The New Jersey resort town of Atlantic City provides the backdrop for two distinctive films made at opposite ends of the seventies: Bob Rafelson’s 1972 The King of Marvin Gardens and Louis Malle’s Atlantic City, released in 1981. That decade saw tremendous changes in the fabric of the city—changes that one could say were prefigured in Rafelson’s film, only to be confirmed, with documentary precision, by Malle’s. For in 1976, in a bid to reverse an economic decline that had been advancing since the Second World War, the city got a state referendum passed to legalize gambling—making it only the second city in the United States with this distinction. The massive old hotels, with their upmarket names (the Shelburne, the Marlborough Blenheim, the Ambassador, the Chalfonte, the Ritz-Carlton), were either demolished or turned into casinos. It is against the background of such an establishment, for example, that much of Malle’s film unfolds: its heroine, a wannabe croupier played by Susan Sarandon, holds down a waitressing job in the oyster bar of one of these vast indoor palaces.

Similarly, although set in the city’s pre-legalized-gaming days, The King of Marvin Gardens is also, in its way, about gambling. The film’s principal protagonist, Jason Staebler (Bruce Dern), has established himself there, along with a pair of slightly ambiguous girlfriends, hoping to make a killing in the property market. As the city has declined, the ownership of its real estate has loosened up, and there are chances for a shrewd businessman to carve out lucrative deals for himself—if he’s up to it. Something about Jason, alas, tells us that he is no Donald Trump, the real-life property magnate whose fortune was based at the time on these very changes. There is piquancy in the fact—central, somehow, to the feel of Rafelson’s film, and part of its curiously suggestive symbolism—that the different districts of Atlantic City, including Marvin Gardens, are known to the American public as squares in the game of Monopoly. Without nudging the viewer too much, the photography of László Kovács captures the city as a playing board. Massively there then, in their civic solidity and confidence, their erstwhile bourgeois prosperity, the famous hotels along the boardwalk are, from another perspective, simply theatrical facades—subprime Monopoly pieces to be bartered and thrown around between speculators with the lightness of a beach ball. What is the weight of the American dream? And what is its substance? These are some of the questions the movie touches on.
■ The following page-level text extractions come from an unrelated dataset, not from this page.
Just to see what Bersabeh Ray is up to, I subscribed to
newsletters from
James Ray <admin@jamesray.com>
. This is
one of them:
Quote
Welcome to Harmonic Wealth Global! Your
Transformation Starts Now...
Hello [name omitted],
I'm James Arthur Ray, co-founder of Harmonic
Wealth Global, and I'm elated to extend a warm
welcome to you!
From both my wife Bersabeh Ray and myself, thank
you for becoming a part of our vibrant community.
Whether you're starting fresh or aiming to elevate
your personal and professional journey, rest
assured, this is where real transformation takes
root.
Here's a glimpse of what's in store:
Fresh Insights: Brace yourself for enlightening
The King of Marvin Gardens emerged from an altogether excellent period in American filmmaking, a sort of interregnum between the decline of the old Hollywood studio system and the rise of the new. The second half of the seventies famously saw the birth of the modern blockbuster, with such movies as Jaws (1975) and Star Wars (1977) leading the way. Yet the first half of the decade, before these changes were institutionalized, was full of quirky, individualistic movies that give you a much more compelling picture than the later films do of the reality of the time, in all its fascinating complexity. The King of Marvin Gardens is a key film in this context, taking its place alongside other important movies of the late sixties and early seventies that emerged from BBS (and its precursor, Raybert), the independent production company that Rafelson cofounded with industry insider Bert Schneider and Steve Blauner. It was the third film that Rafelson directed himself, after Head and Five Easy Pieces, and it comes near the end of the BBS story. Indeed, it might be better seen as part of another grouping, a 1970s Rafelson trilogy, along with Five Easy Pieces and the later, non-BBS Stay Hungry (1976). Together and in retrospect, these works are sufficiently different from one another not to feel repetitious but sufficiently similar to suggest a point of view, a take on the world, an artistic vision that has not always been credited to this director. All three films, of course, are “minor” works, in the sense that they were conceived of on an intimate scale, and produced on relatively low budgets. Yet what most strikes the viewer now, in addition to their delightful modesty, is the sheer range of sociological reference that Rafelson managed to pack into them. Five Easy Pieces is set in California and the Pacific Northwest; The King of Marvin Gardens thousands of miles across the country, on the Atlantic seaboard, in the depths of winter; while Stay Hungry takes us, with its own kind of uncanny precision, to the world of Alabama and the Deep South. They are “only” little films, as I have intimated, but in a way, the whole of America is present in them.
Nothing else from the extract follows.